Readers will recognize that the Class Action Fairness Act (“CAFA”) provides a mechanism for removing to federal court various class actions, especially those implicating national or multi-state issues. One of the hurdles in that removal process is establishing an amount in controversy under the amended statute–which gives federal courts jurisdiction over class actions if the amount in controversy exceeds $5 million, 28 U.S.C. § 1332(d)(2). Recently, the United States Supreme Court clarified this requirement. See Dart Cherokee Basin Operating Co. v. Owens, No. 13-719, slip op. (U.S. 12/15/14). The Court held that removal under the Class Action Fairness Act does not require any special evidentiary submission regarding the amount in controversy beyond the facts alleged in the notice of removal.
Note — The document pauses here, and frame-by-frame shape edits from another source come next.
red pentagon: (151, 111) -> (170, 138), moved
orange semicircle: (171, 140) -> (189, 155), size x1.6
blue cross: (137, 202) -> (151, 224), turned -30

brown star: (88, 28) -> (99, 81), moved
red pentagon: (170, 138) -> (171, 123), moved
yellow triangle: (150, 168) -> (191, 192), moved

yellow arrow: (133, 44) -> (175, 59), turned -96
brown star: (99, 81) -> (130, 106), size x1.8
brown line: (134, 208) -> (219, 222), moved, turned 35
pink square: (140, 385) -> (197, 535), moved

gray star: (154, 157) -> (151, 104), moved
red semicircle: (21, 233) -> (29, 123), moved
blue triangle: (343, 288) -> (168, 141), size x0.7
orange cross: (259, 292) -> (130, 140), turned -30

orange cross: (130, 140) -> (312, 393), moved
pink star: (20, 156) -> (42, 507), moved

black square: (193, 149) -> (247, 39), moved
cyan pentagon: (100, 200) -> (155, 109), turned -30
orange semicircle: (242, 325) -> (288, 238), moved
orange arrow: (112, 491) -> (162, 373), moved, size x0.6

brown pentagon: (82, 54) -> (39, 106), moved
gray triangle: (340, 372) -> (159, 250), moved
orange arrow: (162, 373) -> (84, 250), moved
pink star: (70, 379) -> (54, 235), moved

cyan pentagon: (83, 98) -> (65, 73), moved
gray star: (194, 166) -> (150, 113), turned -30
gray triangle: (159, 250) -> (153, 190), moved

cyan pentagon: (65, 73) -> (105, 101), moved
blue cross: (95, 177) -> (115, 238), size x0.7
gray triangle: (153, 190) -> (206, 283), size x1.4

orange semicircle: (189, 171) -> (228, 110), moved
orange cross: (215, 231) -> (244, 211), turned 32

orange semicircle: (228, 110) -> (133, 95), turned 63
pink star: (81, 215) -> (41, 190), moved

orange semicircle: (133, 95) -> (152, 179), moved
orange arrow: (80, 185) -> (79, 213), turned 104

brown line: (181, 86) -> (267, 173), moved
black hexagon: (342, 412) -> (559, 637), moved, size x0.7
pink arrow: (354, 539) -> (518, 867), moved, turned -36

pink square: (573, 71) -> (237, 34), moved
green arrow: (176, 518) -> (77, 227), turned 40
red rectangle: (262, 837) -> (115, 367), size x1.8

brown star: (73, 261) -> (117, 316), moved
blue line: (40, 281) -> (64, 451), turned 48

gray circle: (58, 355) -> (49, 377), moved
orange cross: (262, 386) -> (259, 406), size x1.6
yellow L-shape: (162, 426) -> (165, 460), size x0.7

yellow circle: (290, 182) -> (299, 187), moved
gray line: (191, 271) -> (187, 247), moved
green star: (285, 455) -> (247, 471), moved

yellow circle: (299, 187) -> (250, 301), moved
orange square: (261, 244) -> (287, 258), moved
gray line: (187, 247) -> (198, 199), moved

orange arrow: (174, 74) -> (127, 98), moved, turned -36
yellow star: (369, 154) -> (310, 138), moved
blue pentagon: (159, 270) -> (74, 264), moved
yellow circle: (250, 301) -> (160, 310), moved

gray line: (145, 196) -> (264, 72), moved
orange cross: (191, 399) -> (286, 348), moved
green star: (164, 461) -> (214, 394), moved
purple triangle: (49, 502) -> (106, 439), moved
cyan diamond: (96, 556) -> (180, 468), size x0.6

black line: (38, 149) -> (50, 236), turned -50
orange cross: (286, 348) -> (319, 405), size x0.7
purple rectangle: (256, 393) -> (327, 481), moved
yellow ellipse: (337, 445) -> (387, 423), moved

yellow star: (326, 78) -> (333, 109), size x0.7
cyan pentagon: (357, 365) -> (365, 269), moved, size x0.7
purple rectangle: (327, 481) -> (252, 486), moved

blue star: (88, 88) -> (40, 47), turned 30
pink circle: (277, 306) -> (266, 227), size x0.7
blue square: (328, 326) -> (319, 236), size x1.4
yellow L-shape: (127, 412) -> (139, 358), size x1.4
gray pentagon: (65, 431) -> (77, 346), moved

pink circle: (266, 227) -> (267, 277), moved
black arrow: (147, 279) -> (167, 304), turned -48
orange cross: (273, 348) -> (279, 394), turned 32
As specified in § 1446(a), a defendant’s notice of removal need include only a plausible allegation that the amount in controversy exceeds the jurisdictional threshold; the notice need not contain evidentiary submissions. Section 1446(a) in fact tracks the general pleading requirement stated in Rule 8(a) of the Federal Rules of Civil Procedure. By borrowing Rule 8(a)’s “short and plain statement” standard, as the legislative history indicates, Congress intended to clarify that courts should apply a liberal rule to removal allegations. See H.R.Rep. No. 100–889, p. 71. Nothing more in the way of evidence is required as a prerequisite to removal.
The amount-in-controversy allegation of a plaintiff invoking federal court jurisdiction generally is accepted if made in good faith. See, e.g., Mt. Healthy City Bd. of Ed. v. Doyle, 429 U.S. 274, 276. Similarly, the amount-in-controversy allegation of a defendant seeking federal court adjudication should be accepted when not contested by the plaintiff. In the event that the plaintiff does contest the defendant’s allegations, both sides submit proof and the court decides, by a preponderance of the evidence, whether the amount-in-controversy requirement has been satisfied. See § 1446(c)(2)(B). That happens, of course, after removal – not as a prerequisite to removal.
In remanding this case to state court, the District Court relied, in part, on a purported “presumption” against removal. However, no anti-removal presumption exists, at least not in cases invoking CAFA, a statute Congress enacted to facilitate adjudication of certain class actions in federal court. See Standard Fire Ins. Co. v. Knowles, 133 S.Ct. 1345. Note: that observation may be very useful in future CAFA removal cases.
Thus, the District Court erred in remanding this case for want of an evidentiary submission in the notice of removal, and the Tenth Circuit abused its discretion in denying review of that decision.